A spokesman for the Coalition for Lifesaving Cures said that he is not aware of anyone from the organization discussing proposed ballot language with the elected officials.
"These guys are throwing mud at the wall to see what will stick," coalition spokesman Jim Goodwin said.
A spokesman for Attorney General Chris Koster said the office's involvement "is a legal duty, not a conspiracy." Spokesman Travis Ford said the attorney general will aggressively defend against the lawsuit.
Joe Martin, the chief of staff for State Auditor Susan Montee, declined to comment.
The main issue in the lawsuit is over the ballot language that would appear before voters on the 2010 ballot if backers get enough support.
The Missouri Roundtable for Life suggested ballot language asking voters whether to amend the state constitution "to make it unlawful to expend, pay or grant any public funds for abortion services, human cloning or prohibited human research, as such terms were defined by the Missouri General Assembly in 2003."

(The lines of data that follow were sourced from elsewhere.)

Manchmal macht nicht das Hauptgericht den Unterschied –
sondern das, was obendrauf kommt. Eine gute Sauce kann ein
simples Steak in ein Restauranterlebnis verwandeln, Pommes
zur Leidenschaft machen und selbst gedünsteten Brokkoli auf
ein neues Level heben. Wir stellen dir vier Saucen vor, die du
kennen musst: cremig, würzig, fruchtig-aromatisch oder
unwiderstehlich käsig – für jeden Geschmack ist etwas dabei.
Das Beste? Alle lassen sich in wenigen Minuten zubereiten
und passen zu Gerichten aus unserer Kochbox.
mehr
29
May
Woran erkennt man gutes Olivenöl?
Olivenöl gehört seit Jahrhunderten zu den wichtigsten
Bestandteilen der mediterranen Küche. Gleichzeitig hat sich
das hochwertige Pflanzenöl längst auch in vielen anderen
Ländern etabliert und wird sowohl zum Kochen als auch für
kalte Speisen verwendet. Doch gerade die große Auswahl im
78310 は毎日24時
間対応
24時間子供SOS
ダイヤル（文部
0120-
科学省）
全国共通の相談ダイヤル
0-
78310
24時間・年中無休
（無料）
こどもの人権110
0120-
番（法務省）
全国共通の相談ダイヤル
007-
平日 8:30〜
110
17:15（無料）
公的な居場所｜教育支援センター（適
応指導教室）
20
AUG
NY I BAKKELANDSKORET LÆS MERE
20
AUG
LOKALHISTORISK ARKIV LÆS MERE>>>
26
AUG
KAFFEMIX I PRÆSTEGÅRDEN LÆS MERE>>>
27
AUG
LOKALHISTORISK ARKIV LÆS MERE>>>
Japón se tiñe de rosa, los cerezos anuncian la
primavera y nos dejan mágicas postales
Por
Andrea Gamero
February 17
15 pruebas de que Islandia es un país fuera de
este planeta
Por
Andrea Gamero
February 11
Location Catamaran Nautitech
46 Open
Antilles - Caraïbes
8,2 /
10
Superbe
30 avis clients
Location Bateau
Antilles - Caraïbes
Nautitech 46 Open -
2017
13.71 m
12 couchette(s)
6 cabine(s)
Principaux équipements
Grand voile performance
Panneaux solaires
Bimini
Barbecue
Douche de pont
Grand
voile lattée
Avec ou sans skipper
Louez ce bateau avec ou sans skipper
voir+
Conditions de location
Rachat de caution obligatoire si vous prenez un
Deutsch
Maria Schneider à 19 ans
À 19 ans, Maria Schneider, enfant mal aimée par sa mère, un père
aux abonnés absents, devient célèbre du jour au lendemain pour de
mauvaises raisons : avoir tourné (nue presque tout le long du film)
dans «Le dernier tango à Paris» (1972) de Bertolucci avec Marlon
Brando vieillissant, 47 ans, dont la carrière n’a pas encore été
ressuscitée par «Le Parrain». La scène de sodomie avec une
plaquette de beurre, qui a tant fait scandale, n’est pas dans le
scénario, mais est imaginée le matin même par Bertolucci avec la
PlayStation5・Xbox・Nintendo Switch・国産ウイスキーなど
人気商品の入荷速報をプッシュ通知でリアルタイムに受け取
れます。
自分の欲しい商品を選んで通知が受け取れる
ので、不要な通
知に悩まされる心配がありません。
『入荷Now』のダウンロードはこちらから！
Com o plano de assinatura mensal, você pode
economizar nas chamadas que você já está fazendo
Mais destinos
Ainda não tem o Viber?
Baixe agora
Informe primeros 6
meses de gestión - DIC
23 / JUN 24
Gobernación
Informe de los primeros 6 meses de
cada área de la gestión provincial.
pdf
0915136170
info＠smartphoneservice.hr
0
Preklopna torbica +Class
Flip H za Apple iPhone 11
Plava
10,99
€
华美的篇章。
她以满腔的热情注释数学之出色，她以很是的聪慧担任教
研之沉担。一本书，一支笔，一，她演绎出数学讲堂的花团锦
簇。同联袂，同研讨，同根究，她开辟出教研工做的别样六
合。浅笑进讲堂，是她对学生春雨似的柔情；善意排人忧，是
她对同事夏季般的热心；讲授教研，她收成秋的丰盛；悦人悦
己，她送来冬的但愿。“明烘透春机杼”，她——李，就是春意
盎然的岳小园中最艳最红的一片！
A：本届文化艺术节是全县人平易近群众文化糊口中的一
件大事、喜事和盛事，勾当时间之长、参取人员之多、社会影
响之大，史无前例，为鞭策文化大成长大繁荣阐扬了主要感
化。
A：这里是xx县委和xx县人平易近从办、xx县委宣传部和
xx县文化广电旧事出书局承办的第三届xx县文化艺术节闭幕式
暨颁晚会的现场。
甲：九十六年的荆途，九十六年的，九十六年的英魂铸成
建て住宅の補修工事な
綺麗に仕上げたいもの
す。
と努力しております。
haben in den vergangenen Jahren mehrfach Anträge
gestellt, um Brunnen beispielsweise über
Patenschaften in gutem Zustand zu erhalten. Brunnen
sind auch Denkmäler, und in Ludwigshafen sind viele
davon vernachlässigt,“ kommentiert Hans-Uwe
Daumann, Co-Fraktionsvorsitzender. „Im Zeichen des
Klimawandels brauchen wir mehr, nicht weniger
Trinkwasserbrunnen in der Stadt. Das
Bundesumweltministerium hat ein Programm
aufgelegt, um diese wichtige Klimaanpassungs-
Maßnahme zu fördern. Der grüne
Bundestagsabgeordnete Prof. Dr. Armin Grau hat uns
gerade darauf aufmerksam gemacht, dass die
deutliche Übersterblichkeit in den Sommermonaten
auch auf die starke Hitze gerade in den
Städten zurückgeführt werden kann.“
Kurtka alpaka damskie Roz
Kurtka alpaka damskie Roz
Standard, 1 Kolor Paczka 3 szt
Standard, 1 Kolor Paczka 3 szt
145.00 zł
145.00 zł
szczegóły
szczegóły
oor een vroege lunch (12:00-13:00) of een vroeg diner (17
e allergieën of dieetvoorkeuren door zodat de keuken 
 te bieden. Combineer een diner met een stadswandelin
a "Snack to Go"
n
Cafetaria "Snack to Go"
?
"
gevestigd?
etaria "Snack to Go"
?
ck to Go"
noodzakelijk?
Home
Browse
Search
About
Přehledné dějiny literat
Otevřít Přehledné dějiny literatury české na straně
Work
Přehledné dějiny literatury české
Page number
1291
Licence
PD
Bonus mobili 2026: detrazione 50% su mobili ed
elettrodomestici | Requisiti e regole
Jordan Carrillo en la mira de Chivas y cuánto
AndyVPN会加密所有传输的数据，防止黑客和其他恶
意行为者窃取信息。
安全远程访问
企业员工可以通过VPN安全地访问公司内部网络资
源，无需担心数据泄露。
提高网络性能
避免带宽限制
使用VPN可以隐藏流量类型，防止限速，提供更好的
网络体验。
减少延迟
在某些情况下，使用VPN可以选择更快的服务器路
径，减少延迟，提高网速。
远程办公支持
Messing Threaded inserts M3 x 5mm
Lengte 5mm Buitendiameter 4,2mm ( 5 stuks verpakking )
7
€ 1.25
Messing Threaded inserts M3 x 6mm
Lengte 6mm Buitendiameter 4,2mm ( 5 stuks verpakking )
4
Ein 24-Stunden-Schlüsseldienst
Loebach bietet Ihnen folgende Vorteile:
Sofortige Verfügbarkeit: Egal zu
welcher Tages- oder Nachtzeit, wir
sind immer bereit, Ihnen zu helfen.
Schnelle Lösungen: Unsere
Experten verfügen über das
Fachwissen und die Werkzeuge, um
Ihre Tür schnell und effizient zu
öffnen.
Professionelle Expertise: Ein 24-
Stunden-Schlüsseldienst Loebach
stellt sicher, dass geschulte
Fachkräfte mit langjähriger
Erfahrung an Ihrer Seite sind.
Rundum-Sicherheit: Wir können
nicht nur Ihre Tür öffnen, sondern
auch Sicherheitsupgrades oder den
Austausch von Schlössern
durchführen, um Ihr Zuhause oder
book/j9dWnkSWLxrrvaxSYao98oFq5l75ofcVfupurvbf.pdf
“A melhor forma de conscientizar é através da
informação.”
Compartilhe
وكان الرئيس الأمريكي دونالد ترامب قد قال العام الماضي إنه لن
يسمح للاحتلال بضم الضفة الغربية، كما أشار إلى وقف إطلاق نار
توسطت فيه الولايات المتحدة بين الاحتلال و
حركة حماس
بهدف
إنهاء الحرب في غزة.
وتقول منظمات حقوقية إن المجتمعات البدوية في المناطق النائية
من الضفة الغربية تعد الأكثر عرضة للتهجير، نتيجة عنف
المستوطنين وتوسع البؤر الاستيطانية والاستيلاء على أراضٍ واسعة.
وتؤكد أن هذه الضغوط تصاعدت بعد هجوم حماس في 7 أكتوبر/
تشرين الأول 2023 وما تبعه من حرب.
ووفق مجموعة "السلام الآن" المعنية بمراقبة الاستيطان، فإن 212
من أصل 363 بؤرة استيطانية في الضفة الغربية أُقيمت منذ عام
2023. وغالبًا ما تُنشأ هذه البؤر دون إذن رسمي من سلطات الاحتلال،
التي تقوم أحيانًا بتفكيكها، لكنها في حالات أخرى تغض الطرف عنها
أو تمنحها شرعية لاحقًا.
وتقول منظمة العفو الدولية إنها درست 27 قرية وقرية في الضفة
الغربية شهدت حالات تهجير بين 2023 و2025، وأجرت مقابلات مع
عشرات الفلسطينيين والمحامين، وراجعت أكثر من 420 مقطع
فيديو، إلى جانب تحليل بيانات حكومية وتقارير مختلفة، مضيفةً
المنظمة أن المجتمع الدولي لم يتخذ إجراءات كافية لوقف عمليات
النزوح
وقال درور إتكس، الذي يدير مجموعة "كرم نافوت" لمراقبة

The language approved by the secretary of state's office asks if the constitution should be amended to "make it illegal for the Legislature or state or local governments to expend, pay or grant public funds to hospitals or other institutions for certain research and services, as defined by the General Assembly in section 196.1127, Revised Statutes of Missouri, 2003, such as abortion services, including those necessary to save the life of the mother, and certain types of stem cell research currently allowed under Missouri law."
Westacott and Pund suggest adding to the secretary of state's version further description of "public funds" to include that donations, grants and federal money could be affected. They also propose further clarification that the Legislature's definitions of abortion and stem cell research used in the ballot measure were "for another purpose."